GOAL OF THE EXERCISE
The whole listing below needs to be duplicated exactly, pictures aside.

THE RECORDS
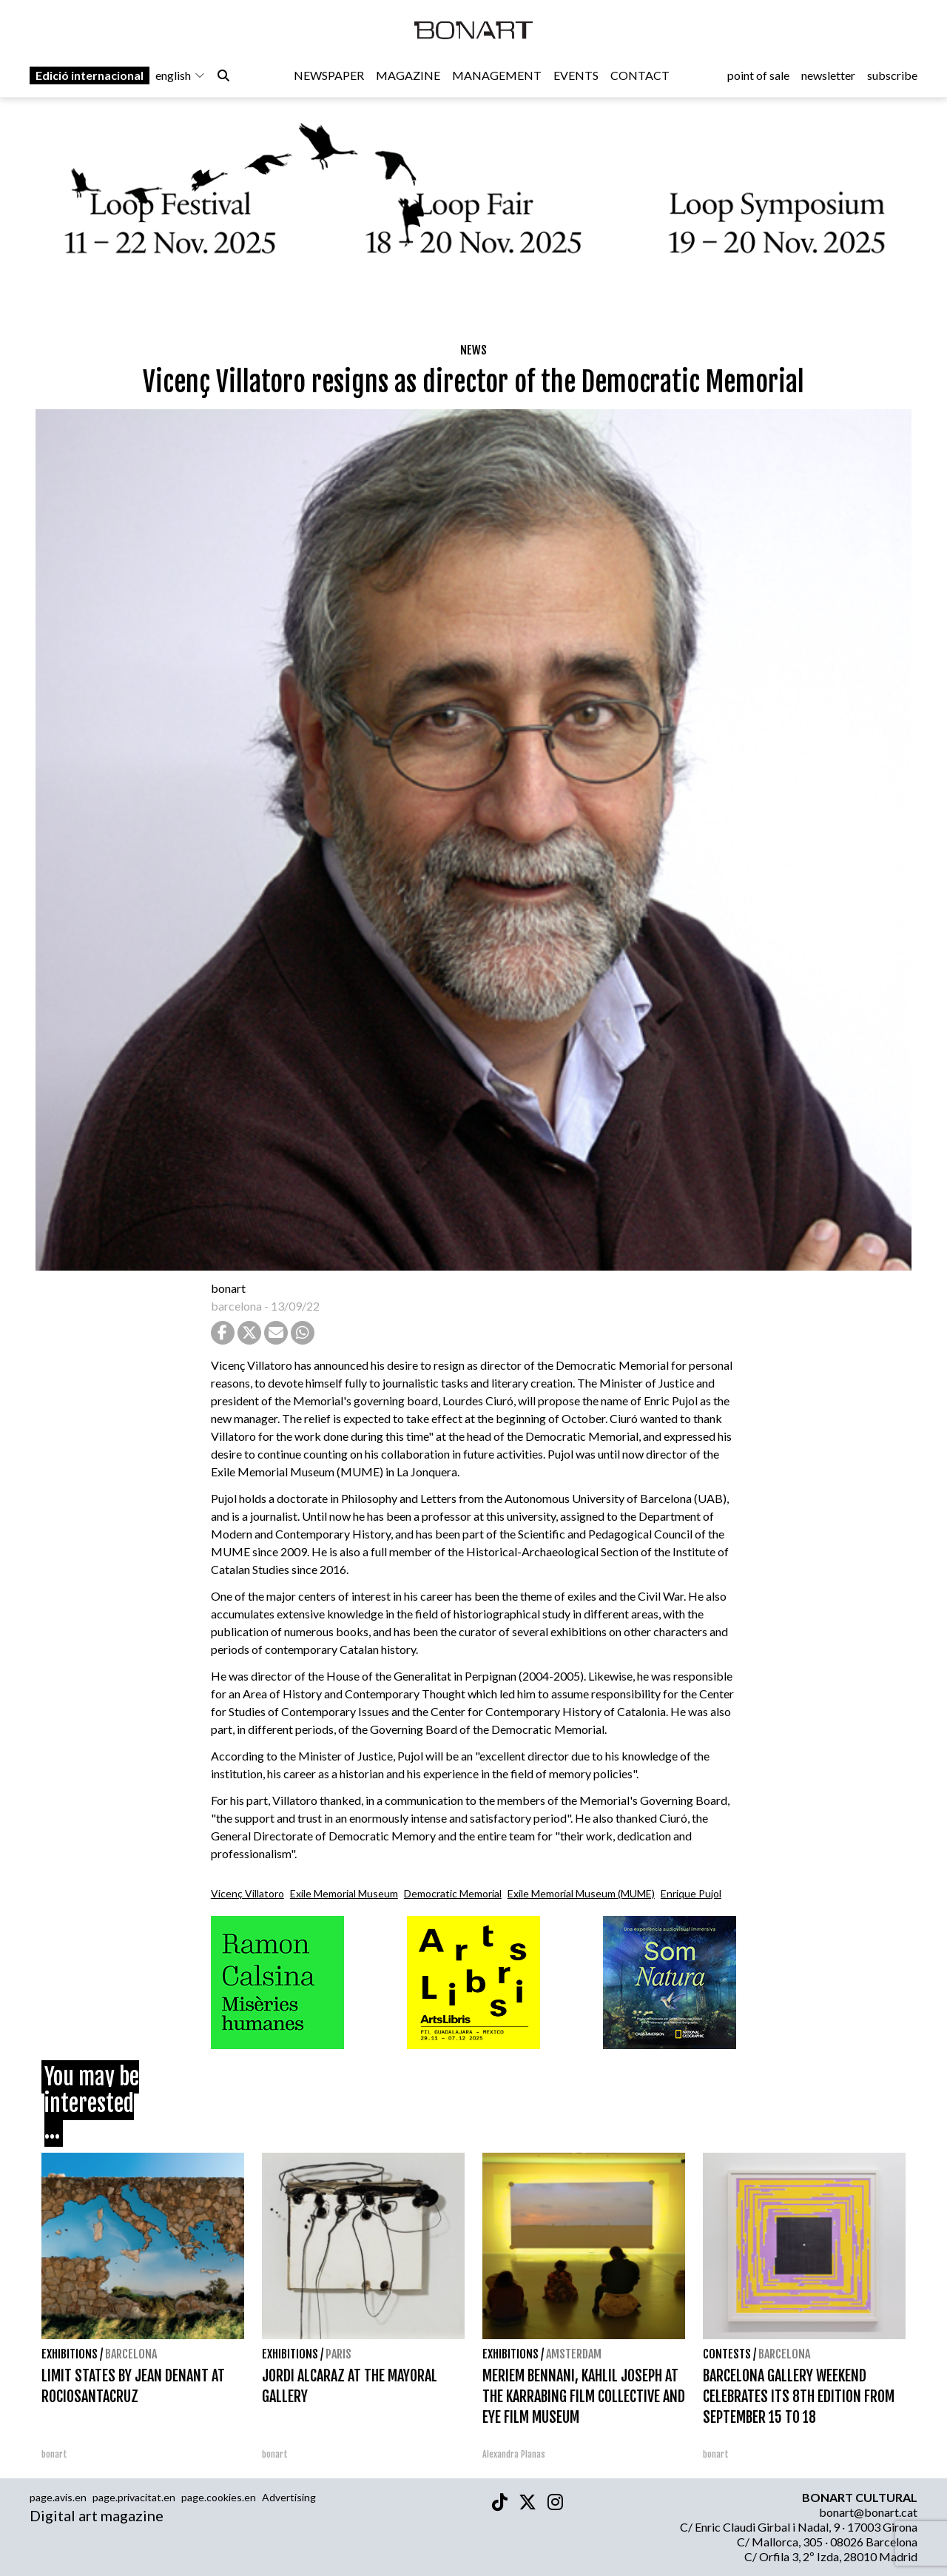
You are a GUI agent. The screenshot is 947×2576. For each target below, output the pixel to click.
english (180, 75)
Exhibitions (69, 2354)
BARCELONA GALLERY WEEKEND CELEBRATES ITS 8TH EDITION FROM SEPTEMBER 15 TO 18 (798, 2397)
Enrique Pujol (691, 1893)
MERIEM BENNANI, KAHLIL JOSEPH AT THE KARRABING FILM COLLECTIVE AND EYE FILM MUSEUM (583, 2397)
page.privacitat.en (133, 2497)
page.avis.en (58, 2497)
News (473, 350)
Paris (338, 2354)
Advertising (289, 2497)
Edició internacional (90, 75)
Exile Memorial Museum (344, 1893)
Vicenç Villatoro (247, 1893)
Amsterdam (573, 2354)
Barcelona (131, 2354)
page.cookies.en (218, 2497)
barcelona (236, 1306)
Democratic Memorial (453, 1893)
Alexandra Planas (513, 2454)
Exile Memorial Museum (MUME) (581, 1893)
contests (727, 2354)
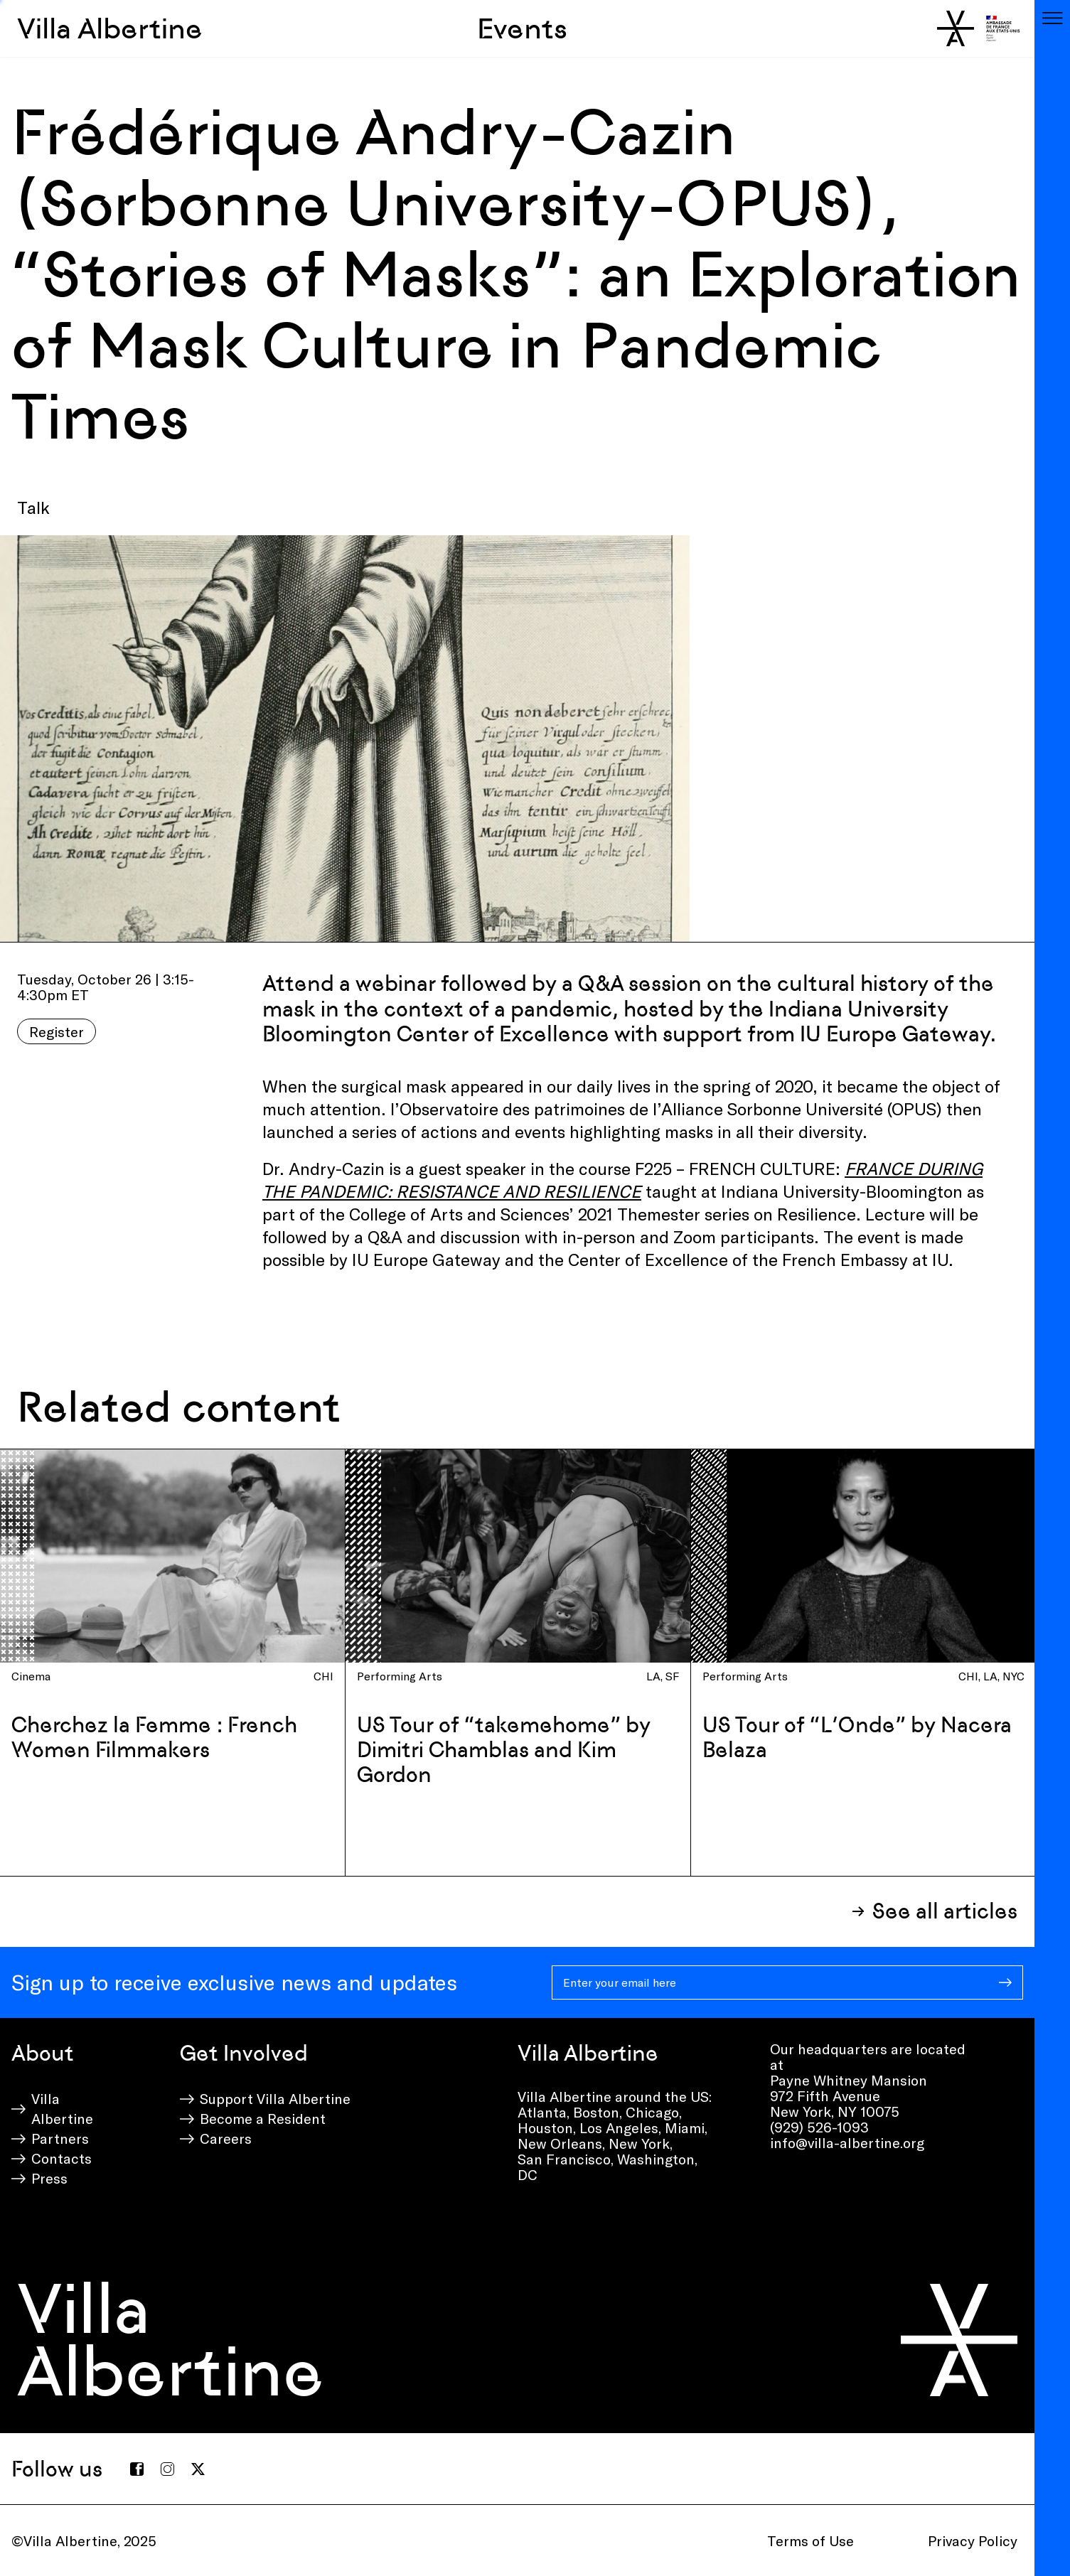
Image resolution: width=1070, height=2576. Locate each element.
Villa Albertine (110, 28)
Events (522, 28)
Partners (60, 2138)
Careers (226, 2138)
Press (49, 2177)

YOUR SOLUTION
You are a GUI agent. The screenshot is 947×2576. For each target below, output the pixel to click.
english (180, 75)
Exhibitions (69, 2354)
BARCELONA GALLERY WEEKEND CELEBRATES ITS 8TH EDITION FROM SEPTEMBER 15 TO 18 (798, 2397)
Enrique Pujol (691, 1893)
MERIEM BENNANI, KAHLIL JOSEPH AT THE KARRABING FILM COLLECTIVE AND EYE FILM MUSEUM (583, 2397)
page.privacitat.en (133, 2497)
page.avis.en (58, 2497)
News (473, 350)
Paris (338, 2354)
Advertising (289, 2497)
Edició internacional (90, 75)
Exile Memorial Museum (344, 1893)
Vicenç Villatoro (247, 1893)
Amsterdam (573, 2354)
Barcelona (131, 2354)
page.cookies.en (218, 2497)
barcelona (236, 1306)
Democratic Memorial (453, 1893)
Alexandra Planas (513, 2454)
Exile Memorial Museum (MUME) (581, 1893)
contests (727, 2354)
Image resolution: width=1070, height=2576. Locate each element.
Villa Albertine (110, 28)
Events (522, 28)
Partners (60, 2138)
Careers (226, 2138)
Press (49, 2177)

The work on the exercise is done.